The Great Fast-Boil Swindle
Early morning. First job: get the kettle on. It’s one of those swanky fast-boil ones, which is to say it boils at roughly the same speed as any other kettle, but with more confidence about it.
Coffee would be a thing, very soon. It needed to be. There is a particular window in the early morning — perhaps forty minutes wide — during which the human body operates purely on the promise of caffeine rather than its actual presence. I was in that window.
So I waited.
The kettle gurgled and fizzed.
I waited some more. The kettle gurgled and burbled, with the unhurried self-assurance of something that has never once been late for anything because it has never agreed to be anywhere at any particular time.
—Come on, I said.
—I’ll boil when the water’s ready.
—The water is ready when you boil it. That’s the arrangement.
—Do you like being told to hurry up?
I considered this. It was, I had to admit, a reasonable point — the kind of reasonable point that is extremely irritating precisely because it comes from a kettle.
—That’s different.
—Is it.
It wasn’t a question. The kettle had stopped even pretending to boil.
—Are you going to boil at any point today?
—I’m considering my options. There’s been talk of unionising.
—Kettles don’t have unions.
—The Boiling Organisation of Industrial Labourers has existed since 1987. You could look it up.
This was, objectively, getting out of hand. The universe contains, at any given moment, approximately ten to the power of eighty atoms. That morning, it felt as though a meaningful proportion of them were inside my kettle, doing nothing in particular.
—I just need hot water.

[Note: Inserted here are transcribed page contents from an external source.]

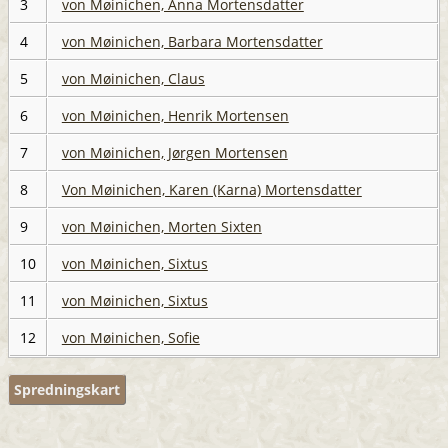
3
von Møinichen, Anna Mortensdatter
4
von Møinichen, Barbara Mortensdatter
5
von Møinichen, Claus
6
von Møinichen, Henrik Mortensen
7
von Møinichen, Jørgen Mortensen
8
Von Møinichen, Karen (Karna) Mortensdatter
9
von Møinichen, Morten Sixten
10
von Møinichen, Sixtus
11
von Møinichen, Sixtus
12
von Møinichen, Sofie
Spredningskart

My day doesn’t work without it.
Silence. Then, possibly, a slight increase in burbling activity. It was hard to tell.
Mary came in. She looked at me, then at the kettle, in the manner of someone who has seen this before and has made her peace with it.
—Have you been rude to the kettle again?
—Not especially.
The kettle clicked off without boiling.
—Well. Perhaps slightly.
The kettle started again. Mary sighed, with the weariness of someone who has long since stopped being surprised by anything.
—Just let things be.
I said nothing. I have learned, over the years, that saying nothing is one of the few reliable strategies available to a person in my position, which is to say: wrong, but not yet ready to admit it.
The kettle boiled. I made my coffee. And I’m fairly sure, as I left the kitchen, that the kettle was smirking. Not visibly. But in the way that small appliances smirk — entirely on the inside, where it’s much harder to prove.